Reading the visual at the insert’s front page, there is a picture of the MacBook, and in the left, low corner a product shot of the mobile router that the insert is all about. Three downsized men in science fiction uniforms are placed  on the MacBook’s keyboard and watching a house take off into the air.

Main visual element is the MacBook, and the hand carrying it on its  fingertips. This hand is wearing a black glove, and you see that the person is wearing a black jacket. Gloves connote “lack of intimacy”. Black gloves connote, or is often a symbol for, “stealing” or “burglary”. Things that are not meant to be shown in the open. 

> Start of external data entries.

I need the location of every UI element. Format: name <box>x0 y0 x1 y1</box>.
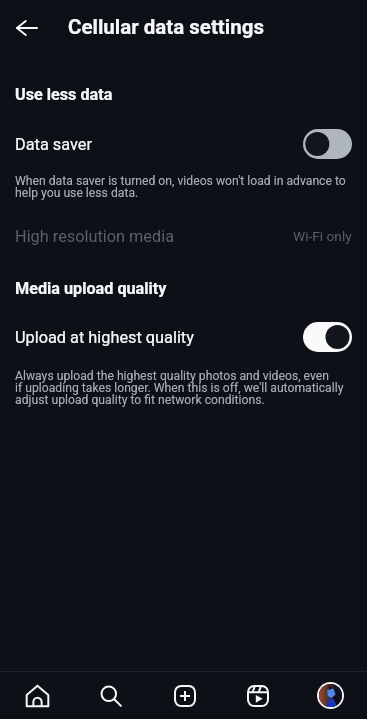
staticText: Cellular data settings <box>68 15 264 39</box>
button[interactable]: Back <box>5 6 49 50</box>
staticText: Media upload quality <box>15 279 167 298</box>
staticText: When data saver is turned on, videos won… <box>15 175 350 199</box>
staticText: Wi-Fi only <box>293 228 352 244</box>
staticText: Use less data <box>15 85 113 104</box>
button[interactable]: High resolution media <box>0 214 367 258</box>
staticText: High resolution media <box>15 227 293 246</box>
staticText: Upload at highest quality <box>15 328 303 347</box>
staticText: Data saver <box>15 135 303 154</box>
button[interactable]: Home <box>0 672 74 719</box>
button[interactable]: Profile <box>294 672 367 719</box>
button[interactable]: Upload at highest quality <box>0 314 367 360</box>
button[interactable]: Reels <box>221 672 294 719</box>
staticText: Always upload the highest quality photos… <box>15 370 350 406</box>
button[interactable]: Create <box>148 672 221 719</box>
button[interactable]: Search <box>74 672 148 719</box>
button[interactable]: Data saver <box>0 121 367 167</box>
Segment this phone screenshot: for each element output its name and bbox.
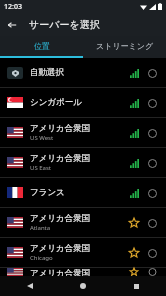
staticText: US West <box>30 134 54 142</box>
staticText: Atlanta <box>30 224 51 232</box>
staticText: 位置 <box>34 41 50 51</box>
button[interactable]: Recents <box>128 278 144 294</box>
button[interactable]: アメリカ合衆国 <box>0 148 166 177</box>
button[interactable]: アメリカ合衆国 <box>0 118 166 147</box>
staticText: アメリカ合衆国 <box>30 268 91 276</box>
staticText: 自動選択 <box>30 67 64 78</box>
button[interactable]: Favorite <box>127 216 141 230</box>
button[interactable]: 自動選択 <box>0 58 166 87</box>
button[interactable]: Favorite <box>127 246 141 260</box>
button[interactable]: Favorite <box>127 268 141 276</box>
staticText: ストリーミング <box>96 41 154 51</box>
button[interactable]: Select server <box>145 216 159 230</box>
staticText: アメリカ合衆国 <box>30 153 91 164</box>
staticText: US East <box>30 164 51 172</box>
staticText: アメリカ合衆国 <box>30 213 91 224</box>
button[interactable]: アメリカ合衆国 <box>0 238 166 267</box>
button[interactable]: アメリカ合衆国 <box>0 208 166 237</box>
button[interactable]: Home <box>75 278 91 294</box>
button[interactable]: Select server <box>145 126 159 140</box>
button[interactable]: Back <box>0 13 23 36</box>
button[interactable]: シンガポール <box>0 88 166 117</box>
staticText: アメリカ合衆国 <box>30 243 91 254</box>
button[interactable]: フランス <box>0 178 166 207</box>
button[interactable]: Select server <box>145 96 159 110</box>
button[interactable]: Select server <box>145 246 159 260</box>
button[interactable]: 位置 <box>0 36 83 56</box>
staticText: 12:03 <box>4 2 22 12</box>
staticText: Chicago <box>30 254 53 262</box>
staticText: アメリカ合衆国 <box>30 123 91 134</box>
button[interactable]: Select server <box>145 66 159 80</box>
button[interactable]: Select server <box>145 186 159 200</box>
button[interactable]: Select server <box>145 268 159 276</box>
button[interactable]: ストリーミング <box>83 36 166 56</box>
button[interactable]: アメリカ合衆国 <box>0 268 166 276</box>
staticText: シンガポール <box>30 97 82 108</box>
staticText: サーバーを選択 <box>29 18 100 31</box>
button[interactable]: Back <box>22 278 38 294</box>
staticText: フランス <box>30 187 65 198</box>
button[interactable]: Select server <box>145 156 159 170</box>
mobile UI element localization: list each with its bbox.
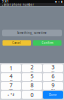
staticText: 9:41 [2,0,9,3]
staticText: 4 [10,73,12,80]
button[interactable]: 5 [22,73,42,81]
staticText: Enter phone number [4,3,34,6]
staticText: 3 [52,64,54,71]
staticText: 7 [10,82,12,89]
staticText: PQRS [9,89,13,90]
staticText: ‹ [2,2,3,7]
staticText: Confirm [42,41,53,45]
button[interactable]: 3 [43,64,63,72]
button[interactable]: 0 [22,91,42,99]
staticText: 5 [30,73,34,80]
staticText: 9 [52,82,54,89]
button[interactable]: Done [43,91,63,99]
staticText: + * # [8,93,14,97]
staticText: 2 [30,64,34,71]
staticText: ▪ ▫ ▮ [55,0,62,3]
button[interactable]: 8 [22,82,42,90]
staticText: ABC [30,71,34,73]
button[interactable]: 4 [1,73,21,81]
staticText: 6 [52,73,54,80]
staticText: JKL [31,80,33,82]
button[interactable]: 7 [1,82,21,90]
staticText: Done [49,93,57,97]
staticText: Cancel [12,41,21,45]
button[interactable]: 1 [1,64,21,72]
staticText: GHI [10,80,12,82]
staticText: MNO [52,80,54,82]
staticText: Something, sometime [17,31,47,35]
button[interactable]: Confirm [33,40,62,46]
button[interactable]: 9 [43,82,63,90]
staticText: 0 [30,91,34,98]
staticText: 8 [30,82,34,89]
staticText: 1 [10,65,12,72]
staticText: TUV [30,89,34,90]
staticText: DEF [52,71,54,73]
button[interactable]: + * # [1,91,21,99]
button[interactable]: 2 [22,64,42,72]
button[interactable]: 6 [43,73,63,81]
button[interactable]: Cancel [2,40,31,46]
staticText: WXYZ [51,89,55,90]
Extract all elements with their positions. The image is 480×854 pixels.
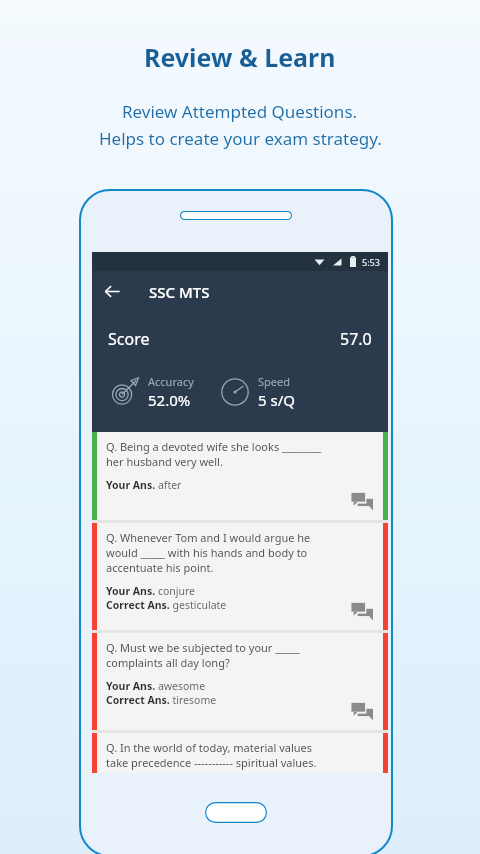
- button[interactable]: Q. Being a devoted wife she looks ______…: [92, 432, 388, 520]
- button[interactable]: Discuss: [351, 490, 373, 512]
- staticText: Helps to create your exam strategy.: [99, 127, 382, 150]
- button[interactable]: Q. In the world of today, material value…: [92, 733, 388, 773]
- staticText: Score: [108, 328, 150, 350]
- staticText: Your Ans. awesome: [106, 679, 206, 693]
- staticText: Your Ans. conjure: [106, 584, 196, 598]
- staticText: Correct Ans. gesticulate: [106, 598, 227, 612]
- button[interactable]: Discuss: [351, 700, 373, 722]
- staticText: 52.0%: [148, 390, 191, 410]
- staticText: 5:53: [362, 256, 380, 268]
- staticText: Q. Being a devoted wife she looks ______…: [106, 439, 322, 469]
- staticText: Speed: [258, 374, 290, 389]
- staticText: 57.0: [340, 328, 372, 350]
- staticText: 5 s/Q: [258, 390, 295, 410]
- staticText: Q. Must we be subjected to your _____ co…: [106, 640, 300, 670]
- button[interactable]: Home: [205, 802, 267, 823]
- staticText: Q. In the world of today, material value…: [106, 740, 317, 770]
- staticText: Your Ans. after: [106, 478, 182, 492]
- staticText: Accuracy: [148, 374, 194, 389]
- button[interactable]: Q. Whenever Tom and I would argue he wou…: [92, 523, 388, 630]
- staticText: Review Attempted Questions.: [122, 100, 358, 123]
- staticText: SSC MTS: [149, 282, 210, 302]
- staticText: Correct Ans. tiresome: [106, 693, 217, 707]
- staticText: Q. Whenever Tom and I would argue he wou…: [106, 530, 311, 575]
- button[interactable]: Discuss: [351, 600, 373, 622]
- staticText: Review & Learn: [144, 40, 336, 74]
- button[interactable]: Q. Must we be subjected to your _____ co…: [92, 633, 388, 730]
- button[interactable]: Back: [92, 271, 133, 312]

The black gloves are the carrying visual element in the rest of the insert, and that is what confuses me. What is the product involved here: an easy way to the internet, or is it an insert for a security firm having introduced a mobile security device preventing burglars to get away with my MacBook? Or the stuff on it. The most negative pictures are shown at pages 2 and 3 of the insert, where two pair of black gloves work on two Mac keyboards, strongly connoting that they are trespassing to forbidden information on the computers. 

For a time I really didn’t know what was the message was since the visuals were so confusing. The intention of the promotion seemed to be one, and the visual execution of that intent quite another. I had to read through the whole insert to find out about the product. The promotion have nothing to do with security. It is a promotion for an easy way to the internet using the 3 mobile router. 

Well, these guys could have fooled me.

I could run this insert thought the CET test to see how this promotion falls out, but I will not. It is not necessary, since the visual execution should  not have left the drawing table at the ad agency in the first place. You will only get bits and pieces of a proper CET analysis. The promotion fails on at least three checkpoints. Here they are.

1. One Unified Impression.

 Evaluation Scale: -3***-2***-1***0***+1***+2***+3

The is no unified impression in this promotion. It falls apart though a conflict between ease of mobile internet, and connotation of the black gloves.

I rate -3.

3. Visual and Verbal.

 Evaluation Scale: -3***-2***-1***0***+1***+2***+3

The text says one thing, and the visual quite another. No consistence between visuals and verbals.

I rate  -3.

4. The Simple Truth.

 Evaluation Scale: -3***-2***-1***0***+1***+2***+3

Is this is a simple, easy to understand promotion? No, it is not. First and overall impression is that this piece of communication could have be done much better by being less complicated. and with fewer conflicting connotations.

I rate -2.

Since the idea is that if only one of the checkpoint in the CET checklist is rated below zero, the advertising/promotion in question is up for revision. Back to the drawing table or to the brainstorming room. This promotion from mobile internet from 3, you might even have to take a step further back.

Conclusion:

Not good, not good at all.

The 3 company has probably one of the best products for mobile internet on the market(s). Certainly their market penetration is an indication of that. They have even won several prizes for their technological solution. You really have to work hard to destroy these advantages. Promotion for their, seemingly excellent product, is from this position, no rocket science. No need to do this more complicated, and less straight forward, than it ought to be.

In the promotion, the 12 pages insert in a Danish newspaper, the company certainly do their best to camouflage their advantages. There is a severe clash between intended message, and executed message. Or more academically phrases: connotations conflicts, gestalt closure are obscure and might  be conflicting as well. Expected intentionalities are not met.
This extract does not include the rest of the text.